Every so often I stroll Downtown Detroit for a solo photography walk, I don't know exactly what I'm looking for, but I find something that stands out to me each time, despite taking the same route. On this particular day, I decided to head to Campus Martius, not because I was motivated, but simply because I wanted to sit down and take a breather. Upon my arrival, I noticed the fountain, I've seen this fountain multiple times but I've been reading about long exposure photography and thought what better time to put what I learned into action.
Unfortunately, in my frame was a man sitting in the chair, initially, I was annoyed, but later realized he may actually add some depth to the photo. After a few failed attempts of long exposure shots, I decided to make him my focus. I've always enjoyed underexposed, detailed portraits in other photographers work, so I wanted to attempt something similar... Except I was too afraid to invade his privacy. He sat there playing with what looked like Tarot Cards, and from a distance, I shot away. I got a few decent frames in, but he kept nodding off, slowly falling in and out of consciousness. Not a big deal, an even better story to tell I thought... Until he fell out of his chair, face first to the ground!
I didn't know what to do, I mentally panicked. After a few seconds, servers from the Fountain Bistro ran out and asked me what happened, I explained that he just fell over. We sat him on his back and called 911, their advice was to feed him sugar and wait for the ambulance to come... luckily he was right next to a restaurant. After doing all we could I decided I would wait with the gentlemen. A few moments he began to have a seizure...
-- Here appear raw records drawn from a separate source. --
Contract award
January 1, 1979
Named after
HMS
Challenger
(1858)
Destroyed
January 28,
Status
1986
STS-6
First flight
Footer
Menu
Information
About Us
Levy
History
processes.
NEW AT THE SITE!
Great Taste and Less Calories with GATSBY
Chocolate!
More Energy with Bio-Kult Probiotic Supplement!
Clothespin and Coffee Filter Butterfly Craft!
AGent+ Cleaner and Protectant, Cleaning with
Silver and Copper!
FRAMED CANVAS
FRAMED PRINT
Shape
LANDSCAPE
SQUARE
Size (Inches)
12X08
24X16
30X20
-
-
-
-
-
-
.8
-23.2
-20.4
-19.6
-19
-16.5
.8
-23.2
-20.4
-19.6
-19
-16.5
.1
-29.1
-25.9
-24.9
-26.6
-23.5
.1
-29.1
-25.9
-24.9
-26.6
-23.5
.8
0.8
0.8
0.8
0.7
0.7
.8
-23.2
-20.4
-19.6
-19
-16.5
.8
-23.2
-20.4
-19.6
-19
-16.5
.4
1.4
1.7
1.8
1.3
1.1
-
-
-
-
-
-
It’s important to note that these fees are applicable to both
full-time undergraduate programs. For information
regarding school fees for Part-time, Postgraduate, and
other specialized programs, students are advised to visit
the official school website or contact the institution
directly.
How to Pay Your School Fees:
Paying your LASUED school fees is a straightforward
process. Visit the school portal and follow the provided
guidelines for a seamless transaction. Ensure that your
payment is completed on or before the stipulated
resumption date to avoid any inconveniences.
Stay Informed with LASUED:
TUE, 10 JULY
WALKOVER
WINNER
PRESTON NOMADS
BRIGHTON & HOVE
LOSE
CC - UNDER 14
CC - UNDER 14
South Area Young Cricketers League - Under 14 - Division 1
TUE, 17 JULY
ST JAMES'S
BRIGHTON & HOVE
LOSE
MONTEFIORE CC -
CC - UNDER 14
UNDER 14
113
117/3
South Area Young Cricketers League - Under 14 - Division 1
The photographer in me wanted to snap these pics, and document this story, not for likes, or to be a troll, but strictly to capture the moment, a moment I too was a part of. Many people walked passed, several of them captured photos with their cellular devices, while only a few asked what happened and how they could help... One person even thought we were filming a movie because of the camera and equipment I had with me.
After a few minutes I decided to take the picture, I took several of them, I didn't get close and personal, but I was still able to capture the moment. When the ambulance I arrived I directed them to the body, and even photographed them arriving at the scene. The photographic series only ended up being 3 pictures, and it really doesn't tell a story without the above information, so in essence I truly didn't do a great job capturing the moment, but it got me thinking; Are these pictures okay to post? Were my decisions inhumane? And most importantly did I go to far as a photographer? Or did I fail as one and not get the proper shots I had the opportunity to take initially?
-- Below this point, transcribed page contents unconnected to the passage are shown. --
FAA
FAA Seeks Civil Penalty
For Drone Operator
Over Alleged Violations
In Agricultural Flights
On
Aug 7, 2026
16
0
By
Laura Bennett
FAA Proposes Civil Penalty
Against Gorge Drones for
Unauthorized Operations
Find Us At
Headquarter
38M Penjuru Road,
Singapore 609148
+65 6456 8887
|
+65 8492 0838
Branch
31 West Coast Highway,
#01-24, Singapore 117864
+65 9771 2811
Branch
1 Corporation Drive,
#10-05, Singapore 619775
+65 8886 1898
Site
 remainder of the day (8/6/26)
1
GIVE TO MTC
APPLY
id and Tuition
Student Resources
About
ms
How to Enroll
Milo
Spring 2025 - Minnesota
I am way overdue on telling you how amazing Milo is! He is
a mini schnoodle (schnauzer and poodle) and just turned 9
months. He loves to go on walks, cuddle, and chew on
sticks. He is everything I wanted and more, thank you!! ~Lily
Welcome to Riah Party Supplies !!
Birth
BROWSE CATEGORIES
I posted the question to reddit, along with the pictures and received some rather interesting responses, however, the conversation between the subreddit self.streetphotography ended early due to self removal of the pictures (they have now been reposted).
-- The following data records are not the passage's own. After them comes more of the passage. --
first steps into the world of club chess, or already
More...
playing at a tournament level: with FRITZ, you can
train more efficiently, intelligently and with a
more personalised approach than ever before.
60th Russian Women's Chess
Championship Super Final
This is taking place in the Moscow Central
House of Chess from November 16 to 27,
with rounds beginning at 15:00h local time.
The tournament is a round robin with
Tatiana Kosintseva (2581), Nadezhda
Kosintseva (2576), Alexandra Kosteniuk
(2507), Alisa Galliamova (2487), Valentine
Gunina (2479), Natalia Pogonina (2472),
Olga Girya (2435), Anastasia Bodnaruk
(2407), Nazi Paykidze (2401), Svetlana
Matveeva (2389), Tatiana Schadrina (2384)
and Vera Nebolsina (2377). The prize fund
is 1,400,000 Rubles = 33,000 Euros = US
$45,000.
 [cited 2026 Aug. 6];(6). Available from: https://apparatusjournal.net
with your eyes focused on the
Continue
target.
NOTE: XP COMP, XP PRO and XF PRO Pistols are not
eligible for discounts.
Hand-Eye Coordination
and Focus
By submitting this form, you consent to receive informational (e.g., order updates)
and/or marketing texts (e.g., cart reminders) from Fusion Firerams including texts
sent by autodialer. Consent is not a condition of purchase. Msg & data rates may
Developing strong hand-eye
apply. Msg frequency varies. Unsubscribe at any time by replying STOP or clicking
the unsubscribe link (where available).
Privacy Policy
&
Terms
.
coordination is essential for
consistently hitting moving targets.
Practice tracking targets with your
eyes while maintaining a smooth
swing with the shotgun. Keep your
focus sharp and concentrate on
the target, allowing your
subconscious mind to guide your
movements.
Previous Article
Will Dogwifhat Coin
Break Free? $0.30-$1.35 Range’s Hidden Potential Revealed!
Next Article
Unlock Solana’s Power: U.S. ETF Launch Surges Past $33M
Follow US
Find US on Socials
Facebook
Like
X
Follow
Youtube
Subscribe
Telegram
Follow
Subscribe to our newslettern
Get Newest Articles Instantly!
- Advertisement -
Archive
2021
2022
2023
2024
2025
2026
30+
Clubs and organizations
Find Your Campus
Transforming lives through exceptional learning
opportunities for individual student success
Here are some of the responses from the post;
Now to spare you all further reading I won't go into deep detail on the photo above, but for those of you who are ill-informed, I was able to find an older post on PetaPixel that gives you a little background story here. I wanted to know what side of the argument are you all on, and furthermore what's the real debate at hand. Are people upset because we are busy photographing vs helping? Or is the public upset that we are invading other privacy without consent? I see now that my pictures aren't on the same scale as the Doomed pic, or as controversial as the photojournalist mentioned on PetaPixels blog post, but the topic will always interest me, both as a photographer and a citizen.